Note: This article is updated at Threat Modeling Terms and How To Use Them.
I see a lot of confusion over terms when it comes to threat modeling. The terms matter because they shape focus. For example if you confuse threats with attacks, you've limited what you're looking for.
There are the terms we used when we created our How To Threat Model Web Applications:
- Asset. An asset is a resource of value. It varies by perspective. To your business, an asset might be the availability of information, or the information itself, such as customer data. It might be intangible, such as your company's reputation. To an attacker, an asset could be the ability to misuse your application for unauthorized access to data or privileged operations.
- Threat. A threat is an undesired event. A potential occurrence, often best described as an effect that might damage or compromise an asset or objective. It may or may not be malicious in nature.
- Vulnerability. A vulnerability is a weakness in some aspect or feature of a system that makes an exploit possible. Vulnerabilities can exist at the network, host, or application levels and include operational practices.
- Attack (or exploit). An attack is an action taken that utilizes one or more vulnerabilities to realize a threat. This could be someone following through on a threat or exploiting a vulnerability.
- Countermeasure. Countermeasures address vulnerabilities to reduce the probability of attacks or the impacts of threats. They do not directly address threats; instead, they address the factors that define the threats. Countermeasures range from improving application design, or improving your code, to improving an operational practice.
Rather than get caught up in the definitions, you can focus on intent:
- Asset. What do you value? What do you prioritize? What do you not value?
- Threat. What's a potential negative effect or outcome?
- Vulnerability. Where's the weakness? How could a threat be realized?
- Attack. How to take advantage of the weakness?
- Countermeasure.
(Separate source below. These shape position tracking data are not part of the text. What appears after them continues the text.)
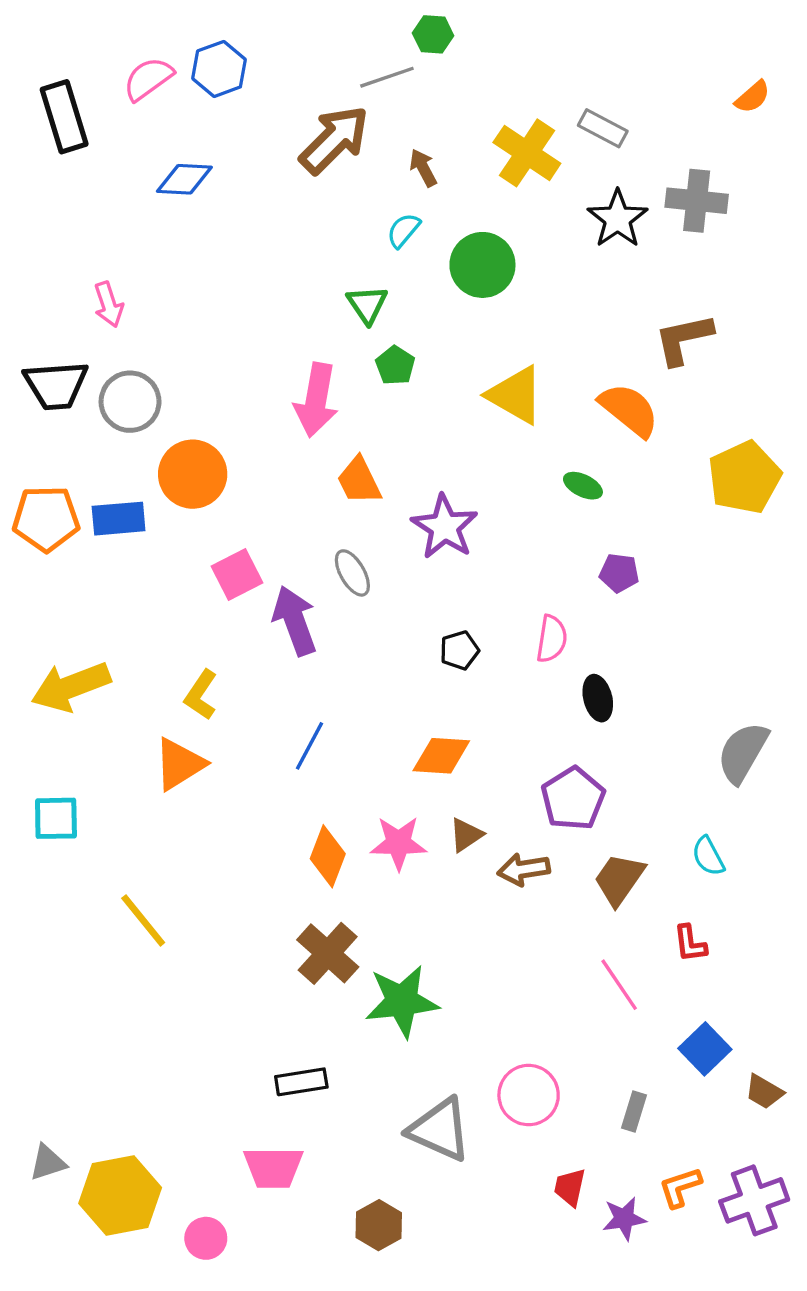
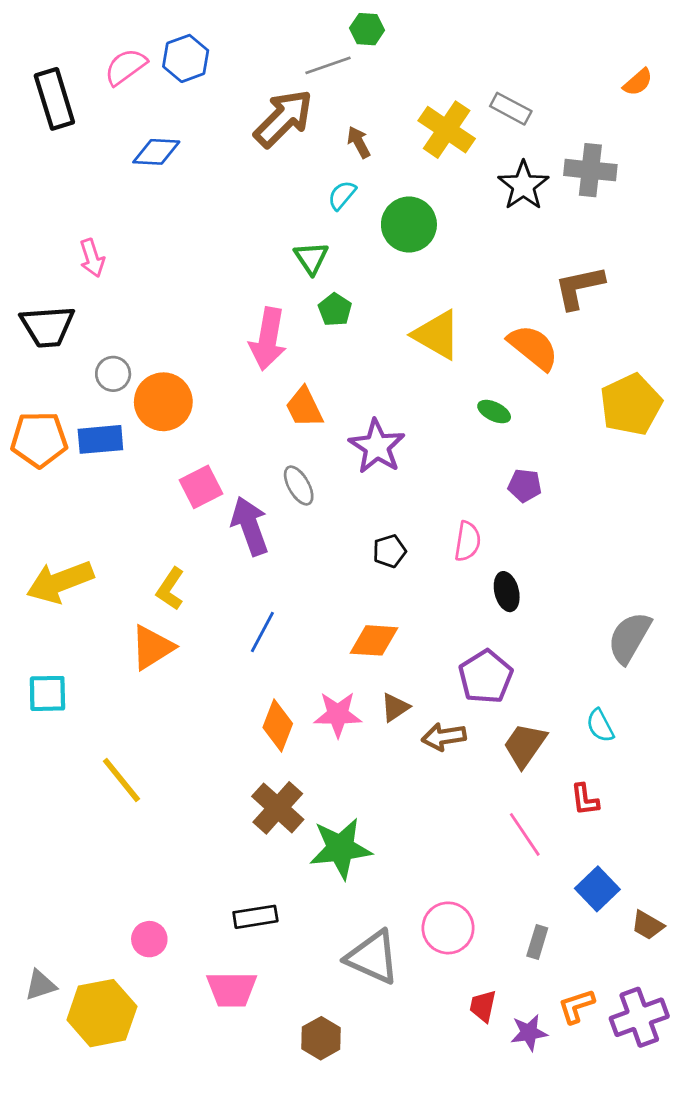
gray circle: (130, 402) -> (113, 374), moved, size x0.7
pink circle: (206, 1238) -> (149, 939), moved

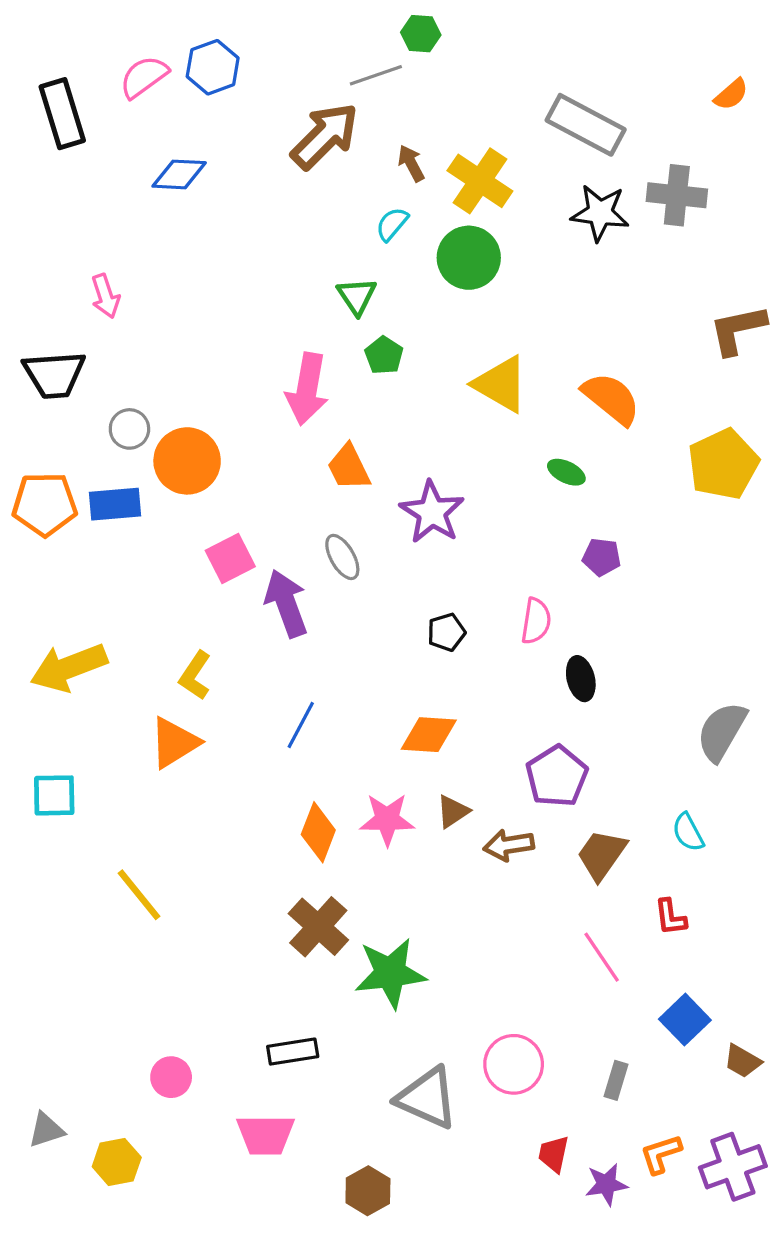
gray rectangle: (511, 109) -> (586, 125), size x1.6
yellow cross: (447, 130) -> (480, 181), moved
black star: (523, 185) -> (600, 213), turned -30
brown L-shape: (579, 287) -> (738, 330), moved
yellow hexagon: (102, 1013) -> (117, 1162), size x0.6

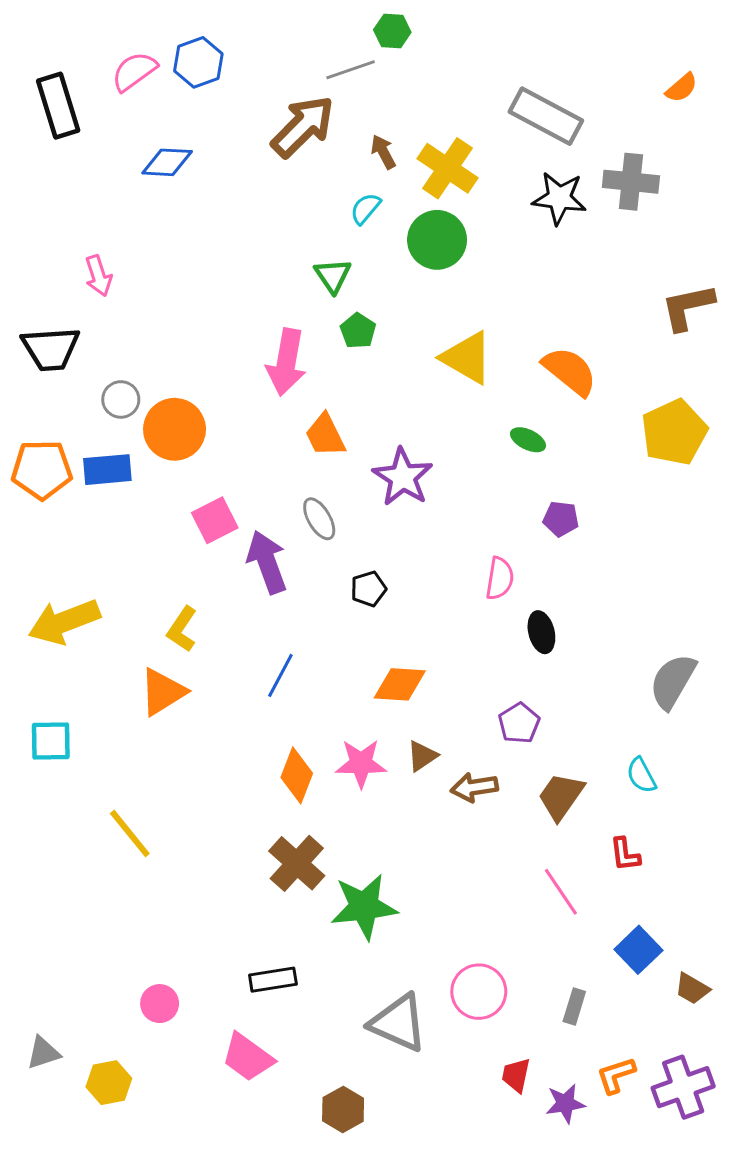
black pentagon: (446, 632) -> (368, 589), moved
purple pentagon: (557, 776) -> (519, 723), size x0.7
pink trapezoid: (265, 1135) -> (248, 1057), turned 36

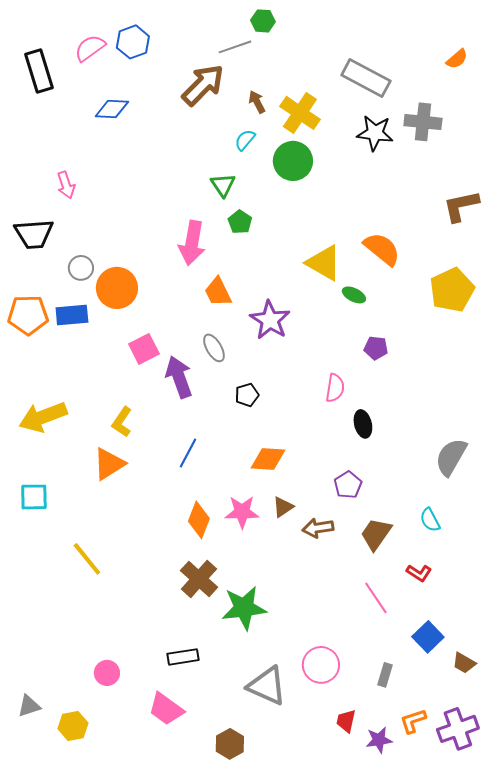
yellow triangle: (467, 358) -> (324, 263), moved
red L-shape: (625, 854) -> (419, 573), turned -50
How to plug a hole or reduce the damage?
An example putting this all together would be, my asset is my customer information. My application faces the threat of injection attacks. My application's lack of input validation is a vulnerability. SQL Injection and Cross-site scripting would be attacks. Countermeasures would be validating input and keeping user input out of the control channel.
There's a couple of interesting points here:
- Assets tend to be very much a point of confusion. It's tough to put boundaries here. For example, show me which pages or components you don't want to protect. Do you really have a page or component you don't care about? Is it an asset or not? This is why we moved to identifying security objectives in our threat modeling approach. This was a lot more tangible. Using security objectives also allowed us to incorporate assets without pinning your threat modeling success to you being able to identify your assets. However, assets do have their place. I think they're best use is to identify priorities and values. Do you care more about your shed or your garage? Your garage or your house. OK, let's start w/your house and prioritize there ...
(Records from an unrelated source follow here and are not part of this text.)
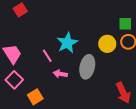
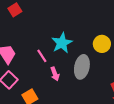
pink arrow: (60, 74) -> (55, 74), turned -120

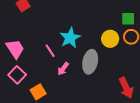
pink arrow: (55, 74) -> (63, 69), turned 56

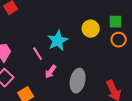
yellow circle: (110, 39) -> (91, 29), moved
gray ellipse: (90, 62) -> (78, 81), moved

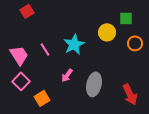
green square: (116, 22) -> (126, 18), moved
pink line: (38, 54) -> (45, 49), moved

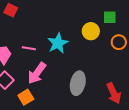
red square: (27, 11) -> (11, 10), turned -32
pink line: (45, 49) -> (29, 48), turned -48
pink arrow: (67, 75) -> (37, 73), moved, size x1.6

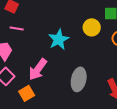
pink line: (29, 48) -> (17, 28), moved

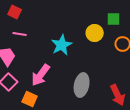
orange square: (27, 93) -> (30, 99), turned -35

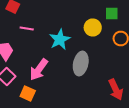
pink line: (20, 34) -> (27, 28), moved
gray ellipse: (82, 85) -> (81, 64), moved

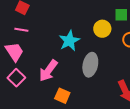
pink line: (27, 28) -> (21, 30), moved
orange square: (28, 94) -> (62, 96), moved

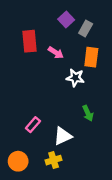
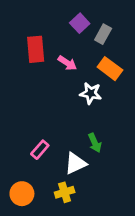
orange rectangle: (91, 57) -> (110, 69), turned -60
green arrow: (88, 113) -> (95, 143), moved

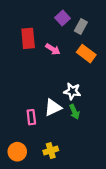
white star: (91, 93) -> (72, 91), moved
pink rectangle: (40, 150) -> (31, 117), turned -48
white triangle: (76, 163) -> (53, 107), moved

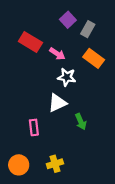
red rectangle: (28, 38) -> (30, 42), turned -54
white star: (72, 91) -> (67, 77), moved
white triangle: (53, 107) -> (57, 103), moved

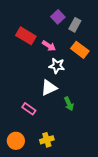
pink rectangle: (34, 127) -> (29, 109), turned -48

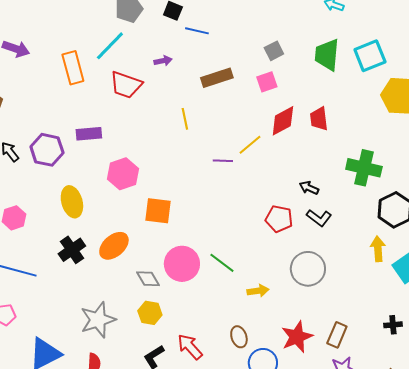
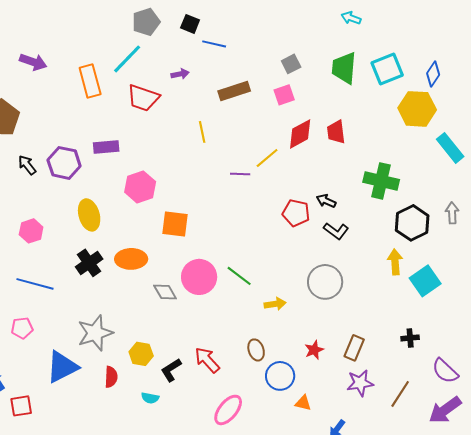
red pentagon: (279, 219) -> (296, 213), moved
orange ellipse: (114, 246) -> (131, 259), turned 40
yellow hexagon: (150, 313) -> (141, 354), moved
gray star: (98, 320) -> (95, 333), moved
red star: (297, 337) -> (314, 350), size x0.6

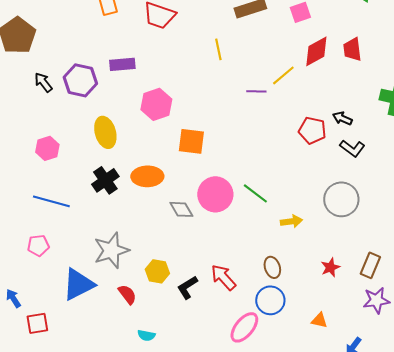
blue circle: (280, 376) -> (270, 300), moved
red semicircle: (111, 377) -> (127, 294), turned -40
cyan semicircle: (150, 398) -> (146, 335), moved

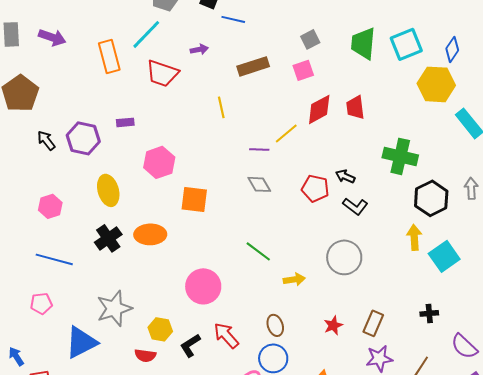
purple rectangle: (122, 64) -> (125, 122), size x0.7
pink circle: (215, 194) -> (203, 286), moved
gray diamond: (181, 209) -> (259, 184), moved
red semicircle: (127, 294) -> (145, 355), moved, turned 135

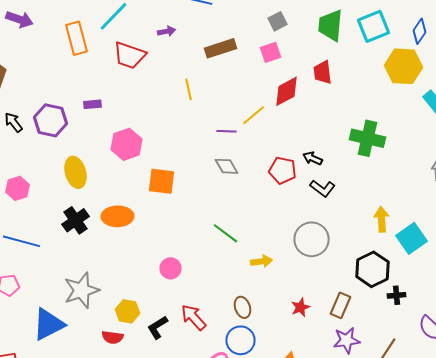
red trapezoid: (355, 107) -> (322, 72), moved
black hexagon: (431, 198) -> (372, 269), moved
pink circle: (203, 286) -> (170, 268), size x0.6

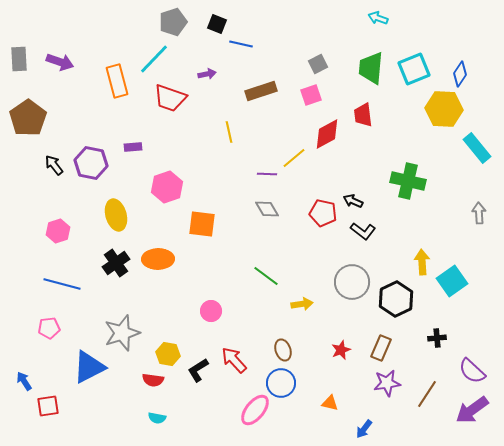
black hexagon: (372, 269) -> (396, 299), moved

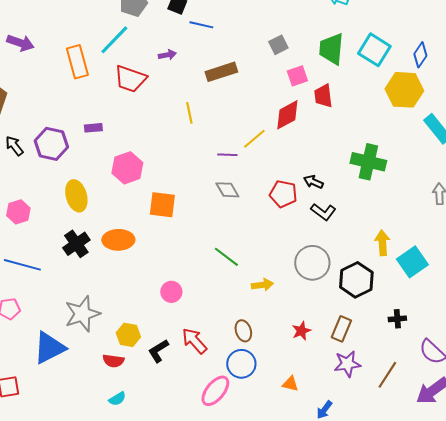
cyan square: (414, 69) -> (374, 50), turned -36
pink square: (311, 95) -> (297, 76), moved
cyan semicircle: (157, 418) -> (117, 399), turned -42

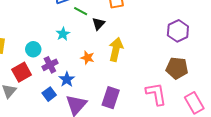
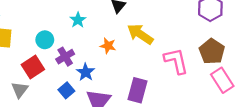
yellow arrow: (116, 49) -> (140, 34), turned -65
brown pentagon: (177, 68) -> (212, 51), turned 30
pink L-shape: (156, 94) -> (176, 61), moved
pink rectangle: (194, 103) -> (222, 80), moved

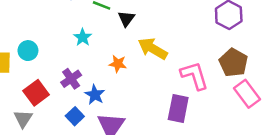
cyan circle: (45, 40) -> (28, 51), moved
purple rectangle: (137, 90) -> (178, 108), moved

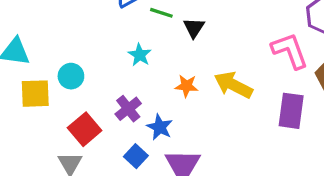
yellow arrow: (153, 49) -> (233, 85), moved
pink L-shape: (194, 76) -> (290, 51), moved
purple rectangle: (178, 108) -> (291, 111), moved

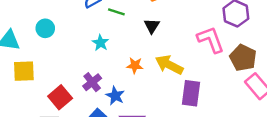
black triangle: (194, 28) -> (152, 26), moved
cyan circle: (71, 76) -> (45, 28), moved
purple rectangle: (291, 111) -> (191, 93), moved

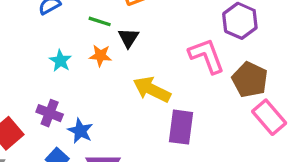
green line: (116, 12) -> (100, 21), moved
orange star: (135, 65) -> (100, 56), moved
purple cross: (92, 82) -> (50, 113), turned -30

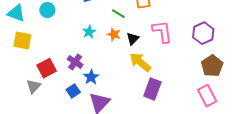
black triangle: (128, 38) -> (133, 39), moved
pink L-shape: (207, 56) -> (162, 32), moved
brown pentagon: (250, 80) -> (212, 66), moved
- Attacks tend to be the domain of subject matter experts. We don't expect typical practitioners to know the realm of attack possibilities. That's why we try to provide a picklist where possible.
- Vulnerabilities are your most valuable fallout of your threat modeling exercise. While threats help you see what's within the realm of possibility and to prioritize, vulnerabilities are a clear cut action item. You can use a list of vulnerabilities to drive action. Given enough relevant info, a developer can analyze and address a vulnerability from their code's perspective. Testers can scope their work testing that the developer addressed the vulnerability.
- Countermeasures could also be called mitigations. You mitigate a risk, not a threat though. You can counter an attack. At the end of the day, we went with countermeasures because enough customers liked the idea of being empowered to defend their code against evil doers as well as non-malicous threats. Put it another way, countermeasures resonated with practitioners.
- Threats are particularly interesting. You can slide and dice them many ways. You can also choose classes of threats. For example you may view threats strictly as those with business impact. I think it helps to broaden, yet scope this to negative impact against the confidentiality, integrity, or availability (CIA) of your information system.
What's important in all this is that your security objectives are the ultimate scoping tool and that by understanding the relationships between the terms, you produce more effective results when you threat model.